Geraldine had been sitting on a carton of books, leafing through a picture book on sunlit Wales and feeling as if she hadn't seen the sun for weeks, when the stone smashed the window. By the time she'd dragged the doors open, the street was deserted. Whoever had thrown the missile could have dodged into a house or be hiding nearby in the dark.

She went back to Jeremy, who was reading the note that had been wrapped around the stone. 'Don't you worry,' he was muttering. 'But it won't be because you want it, you bastards.'

Geraldine put one arm around his shoulders and read the childish handwriting. DONT STAY WHERE YOUR NOT WANTED, the message said. 'I don't want to wait until tomorrow,' Jeremy said.

'Suppose they don't stop at throwing stones? Suppose they set fire to the shop?'

'Let them, if that's how small their minds are. The shop and the stock are insured, anyway. Bastards!' he shouted without warning, and lurched toward the door, then halted. 'They wouldn't let us see their faces? So much for the openness Mann's supposed to have brought to Moonwell. So much for their so-called faith.'

'Never mind, Jeremy. I agree with you, we might as well leave now.' Surely the gravestone had meant simply that Jonathan wanted to be near them, and she didn't like to think of his being anywhere in this dark that made her feel she was asleep and about to start a nightmare. The sooner they were out the better, for Jeremy's sake too. 'We'd better tell Diana we're going today.'

'We can tell her on the way.'

They went through the shop and their rooms to check sockets and locks, and Geraldine was saddened to realize how little she regretted leaving. Jeremy went to the van, while she locked up. 'We won't stop to talk,' he said as he drove to Diana's.

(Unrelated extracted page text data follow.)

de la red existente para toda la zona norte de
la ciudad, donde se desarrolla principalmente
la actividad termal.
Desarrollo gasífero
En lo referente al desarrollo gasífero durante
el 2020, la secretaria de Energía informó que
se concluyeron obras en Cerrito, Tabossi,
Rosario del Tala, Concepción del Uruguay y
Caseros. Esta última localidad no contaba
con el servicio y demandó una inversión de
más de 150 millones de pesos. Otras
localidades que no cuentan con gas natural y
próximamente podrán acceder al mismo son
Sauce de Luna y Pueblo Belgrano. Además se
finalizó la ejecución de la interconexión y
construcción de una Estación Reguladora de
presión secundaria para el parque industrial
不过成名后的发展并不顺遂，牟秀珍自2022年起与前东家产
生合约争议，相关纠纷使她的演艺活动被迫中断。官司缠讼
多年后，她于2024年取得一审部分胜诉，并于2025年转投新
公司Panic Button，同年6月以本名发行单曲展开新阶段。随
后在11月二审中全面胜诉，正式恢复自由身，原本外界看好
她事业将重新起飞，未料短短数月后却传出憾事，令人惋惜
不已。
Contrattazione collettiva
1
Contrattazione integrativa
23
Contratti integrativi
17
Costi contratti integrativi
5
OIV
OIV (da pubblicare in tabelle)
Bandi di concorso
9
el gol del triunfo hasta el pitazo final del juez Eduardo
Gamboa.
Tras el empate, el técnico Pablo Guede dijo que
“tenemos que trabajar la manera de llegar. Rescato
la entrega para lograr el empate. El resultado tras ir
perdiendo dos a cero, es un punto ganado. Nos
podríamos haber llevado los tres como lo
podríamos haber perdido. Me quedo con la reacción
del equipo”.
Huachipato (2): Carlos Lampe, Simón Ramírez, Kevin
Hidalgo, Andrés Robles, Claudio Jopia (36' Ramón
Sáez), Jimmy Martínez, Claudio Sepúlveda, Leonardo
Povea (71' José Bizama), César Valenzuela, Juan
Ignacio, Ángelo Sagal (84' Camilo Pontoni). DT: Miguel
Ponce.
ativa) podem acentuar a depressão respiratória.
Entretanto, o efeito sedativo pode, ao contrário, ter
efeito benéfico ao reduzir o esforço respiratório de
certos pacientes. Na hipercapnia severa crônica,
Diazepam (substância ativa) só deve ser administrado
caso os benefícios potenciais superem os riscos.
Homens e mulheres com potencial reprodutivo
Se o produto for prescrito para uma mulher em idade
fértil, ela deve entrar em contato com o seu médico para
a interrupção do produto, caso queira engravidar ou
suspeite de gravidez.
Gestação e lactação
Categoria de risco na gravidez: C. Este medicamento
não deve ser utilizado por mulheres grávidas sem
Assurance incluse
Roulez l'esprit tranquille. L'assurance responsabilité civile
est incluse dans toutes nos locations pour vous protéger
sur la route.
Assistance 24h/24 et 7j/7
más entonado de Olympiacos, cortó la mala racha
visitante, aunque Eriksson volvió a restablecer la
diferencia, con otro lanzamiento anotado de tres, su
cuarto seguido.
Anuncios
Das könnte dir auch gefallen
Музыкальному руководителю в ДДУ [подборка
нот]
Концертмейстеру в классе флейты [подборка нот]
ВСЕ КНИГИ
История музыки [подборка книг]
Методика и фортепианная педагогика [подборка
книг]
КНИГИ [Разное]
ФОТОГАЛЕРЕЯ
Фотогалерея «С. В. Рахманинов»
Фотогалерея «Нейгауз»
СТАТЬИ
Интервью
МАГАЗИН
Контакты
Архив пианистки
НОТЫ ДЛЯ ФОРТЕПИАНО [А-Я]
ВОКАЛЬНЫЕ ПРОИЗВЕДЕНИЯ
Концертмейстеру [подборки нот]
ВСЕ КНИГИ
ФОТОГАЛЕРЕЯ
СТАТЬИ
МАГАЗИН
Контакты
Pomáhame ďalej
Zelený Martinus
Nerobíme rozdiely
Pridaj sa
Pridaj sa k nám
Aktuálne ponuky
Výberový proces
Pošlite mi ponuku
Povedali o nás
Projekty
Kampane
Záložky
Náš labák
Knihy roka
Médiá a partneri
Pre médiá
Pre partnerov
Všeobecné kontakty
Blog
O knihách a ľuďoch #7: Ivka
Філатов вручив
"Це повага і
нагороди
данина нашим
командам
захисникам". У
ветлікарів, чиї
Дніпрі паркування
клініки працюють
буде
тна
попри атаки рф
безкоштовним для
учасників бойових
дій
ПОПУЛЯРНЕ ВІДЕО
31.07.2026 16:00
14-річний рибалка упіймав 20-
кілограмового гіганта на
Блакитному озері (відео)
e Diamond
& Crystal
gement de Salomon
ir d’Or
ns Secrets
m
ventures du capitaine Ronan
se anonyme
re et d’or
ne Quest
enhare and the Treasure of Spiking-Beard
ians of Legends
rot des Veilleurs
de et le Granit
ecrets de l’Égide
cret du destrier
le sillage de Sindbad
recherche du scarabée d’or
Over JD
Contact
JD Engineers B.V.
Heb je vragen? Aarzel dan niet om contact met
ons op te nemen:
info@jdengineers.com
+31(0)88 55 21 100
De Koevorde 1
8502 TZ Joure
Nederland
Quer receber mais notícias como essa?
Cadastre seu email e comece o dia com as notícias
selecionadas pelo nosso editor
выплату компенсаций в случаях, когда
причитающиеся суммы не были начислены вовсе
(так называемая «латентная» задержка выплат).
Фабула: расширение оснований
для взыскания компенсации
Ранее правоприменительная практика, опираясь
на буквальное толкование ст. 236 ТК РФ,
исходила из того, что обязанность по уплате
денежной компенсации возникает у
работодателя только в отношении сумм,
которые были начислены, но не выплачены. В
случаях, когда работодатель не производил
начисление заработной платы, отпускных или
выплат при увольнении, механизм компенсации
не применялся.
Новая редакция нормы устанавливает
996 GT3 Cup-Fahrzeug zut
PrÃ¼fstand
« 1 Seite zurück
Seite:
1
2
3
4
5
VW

Diana wasn't there. Perhaps she was up by the church, where quite a few people were heading. Whatever noise had drawn them had been blotted out by the sounds of the van. 'Anyway, she's got the key,' Jeremy said, and swung the van round, back toward the bookshop and the road beyond.

The lights of Moonwell shrank into a huddle as the road swooped up into the dark. It wasn't like driving at night, and not only because she knew it was still afternoon. The dark seemed thicker than night, and somehow closer - like being slowly frozen in black ice, she thought. When the headlights reached the top of the slope, the dark seemed to collapse toward them from all sides, from the horizon. But the van was speeding onward, down toward the woods.

Two oaks reached across the road, their branches tangled so inextricably that it looked as if they'd grown together. The van sped under the tangled arch, and at once the dark seemed even closer, trapped under the trees. Jeremy leaned over the steering wheel. "The sooner we're out of here the better,' he growled, and she wished he wouldn't say what she was trying not to think.

She glanced back as the van reached the first curve of the forest road. Compared with the dark in here the sky looked lighter, almost grey. The next moment it was gone, and ahead was only the cramped patch of lit road, trees seeming to step forward on cue as the edges of the headlight beams touched them. When the road dipped, it felt as if the dark were dragging the van down. 'Well, we're on our way,' she said, to cheer them up.

The road curved, curved again. The trees leaned closer, linking branches overhead, then fell back for a lay-by. As far as Geraldine recalled, it was the only one on the forest road. It would be harder to turn the van now, though why should they want to? Each curve took them closer to the main road, and surely that meant out of the dark. Once they were out, they would laugh at their fears, laugh so much they might have to stop the van.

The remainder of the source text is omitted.